TASK PROMPT
Return a copy of every line in the records that includes the word "Program".
Start of DATA UNDER STUDY
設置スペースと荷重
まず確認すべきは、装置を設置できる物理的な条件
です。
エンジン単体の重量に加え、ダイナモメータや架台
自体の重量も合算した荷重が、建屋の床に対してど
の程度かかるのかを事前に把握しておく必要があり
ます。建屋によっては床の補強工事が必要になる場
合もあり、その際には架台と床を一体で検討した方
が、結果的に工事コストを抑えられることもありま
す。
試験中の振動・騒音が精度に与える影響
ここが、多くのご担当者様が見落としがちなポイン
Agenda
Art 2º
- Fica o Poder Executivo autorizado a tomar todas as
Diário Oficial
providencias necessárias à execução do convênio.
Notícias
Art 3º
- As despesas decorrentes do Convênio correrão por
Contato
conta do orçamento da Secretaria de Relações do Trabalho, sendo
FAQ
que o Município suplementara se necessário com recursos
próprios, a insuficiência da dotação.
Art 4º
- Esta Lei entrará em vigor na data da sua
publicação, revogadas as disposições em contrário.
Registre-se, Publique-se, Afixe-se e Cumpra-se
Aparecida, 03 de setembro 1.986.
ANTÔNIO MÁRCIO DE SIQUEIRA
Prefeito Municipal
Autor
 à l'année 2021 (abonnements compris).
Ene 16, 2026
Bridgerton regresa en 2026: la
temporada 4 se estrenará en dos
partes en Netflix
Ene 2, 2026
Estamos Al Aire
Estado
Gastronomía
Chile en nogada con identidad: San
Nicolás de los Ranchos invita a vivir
End of DATA UNDER STUDY
Start of DATA UNDER STUDY
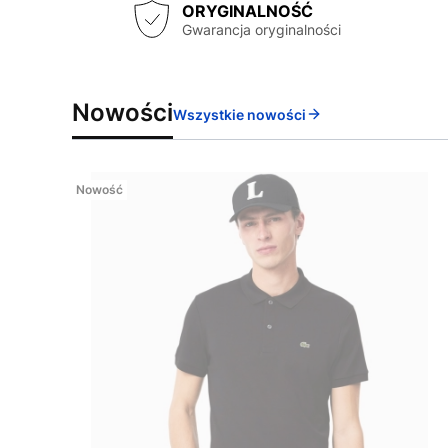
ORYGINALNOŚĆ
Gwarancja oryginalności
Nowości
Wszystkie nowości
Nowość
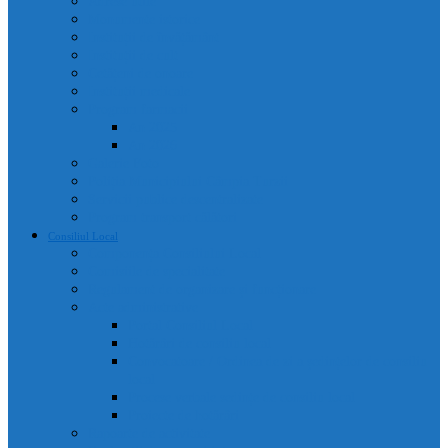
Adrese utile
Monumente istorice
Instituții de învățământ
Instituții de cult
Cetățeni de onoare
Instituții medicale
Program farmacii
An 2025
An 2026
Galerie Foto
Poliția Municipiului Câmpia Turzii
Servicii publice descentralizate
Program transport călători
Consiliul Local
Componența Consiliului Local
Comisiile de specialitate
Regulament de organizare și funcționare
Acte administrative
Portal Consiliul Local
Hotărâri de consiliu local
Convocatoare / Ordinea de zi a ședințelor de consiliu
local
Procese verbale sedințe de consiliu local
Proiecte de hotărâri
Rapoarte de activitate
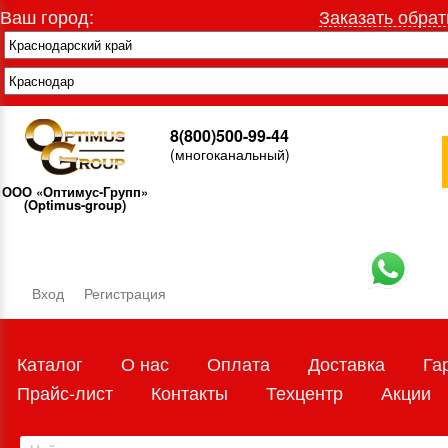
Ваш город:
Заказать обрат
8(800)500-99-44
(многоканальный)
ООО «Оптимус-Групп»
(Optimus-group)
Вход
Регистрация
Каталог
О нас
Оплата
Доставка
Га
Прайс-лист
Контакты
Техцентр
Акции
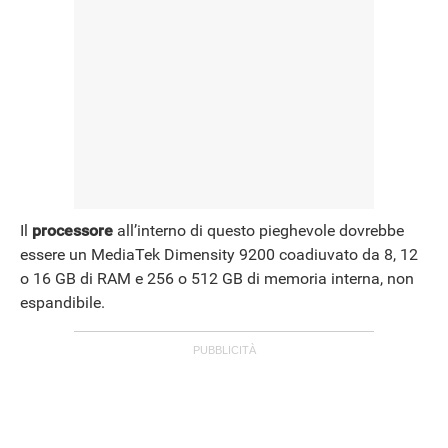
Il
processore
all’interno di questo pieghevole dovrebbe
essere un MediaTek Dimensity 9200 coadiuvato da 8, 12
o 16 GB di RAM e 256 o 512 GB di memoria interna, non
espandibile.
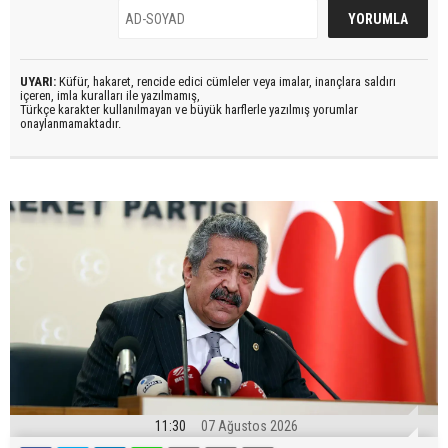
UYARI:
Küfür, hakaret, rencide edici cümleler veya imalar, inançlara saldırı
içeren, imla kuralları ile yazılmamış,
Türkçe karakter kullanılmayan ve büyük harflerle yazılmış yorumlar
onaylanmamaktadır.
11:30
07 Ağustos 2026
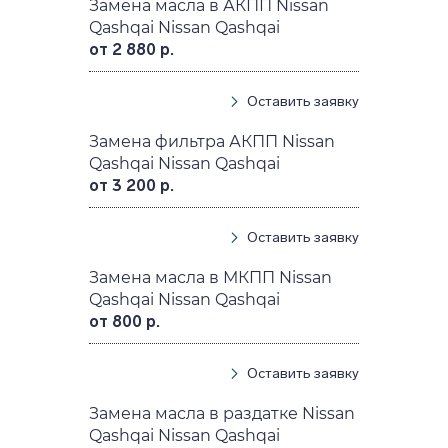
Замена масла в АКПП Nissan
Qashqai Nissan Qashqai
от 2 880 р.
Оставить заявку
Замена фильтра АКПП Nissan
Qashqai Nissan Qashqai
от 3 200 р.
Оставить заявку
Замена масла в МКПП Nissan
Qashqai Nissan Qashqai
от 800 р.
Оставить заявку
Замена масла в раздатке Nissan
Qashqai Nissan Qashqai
End of DATA UNDER STUDY
ANSWER BELOW
Program farmacii
Program transport călători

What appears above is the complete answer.